**Your assignment**
All records are to be restated word for word, with pictures excluded.

**Records for this task**
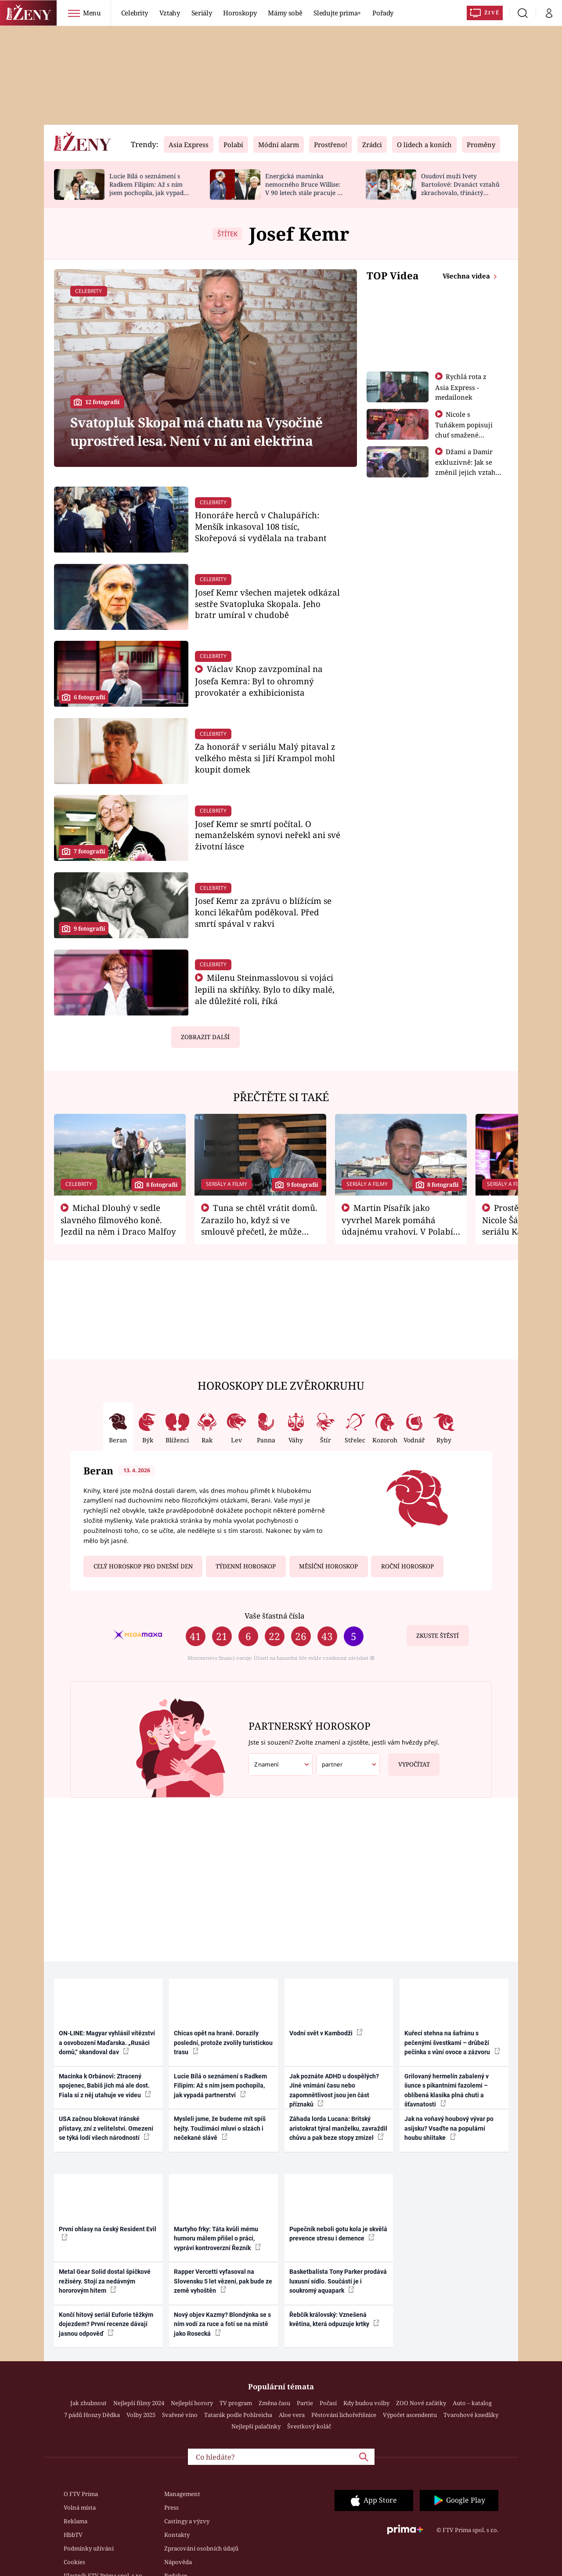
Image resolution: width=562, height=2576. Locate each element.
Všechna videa (467, 275)
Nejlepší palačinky (256, 2426)
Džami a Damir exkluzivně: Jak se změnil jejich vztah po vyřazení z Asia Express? (465, 471)
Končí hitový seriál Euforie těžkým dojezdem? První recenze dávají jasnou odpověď (106, 2324)
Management (182, 2494)
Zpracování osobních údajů (201, 2548)
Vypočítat (409, 1760)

**Answer to this exercise**
Image resolution: width=562, height=2576. Locate each element.
Všechna videa (467, 275)
Nejlepší palačinky (256, 2426)
Džami a Damir exkluzivně: Jak se změnil jejich vztah po vyřazení z Asia Express? (465, 471)
Končí hitový seriál Euforie těžkým dojezdem? První recenze dávají jasnou odpověď (106, 2324)
Management (182, 2494)
Zpracování osobních údajů (201, 2548)
Vypočítat (409, 1760)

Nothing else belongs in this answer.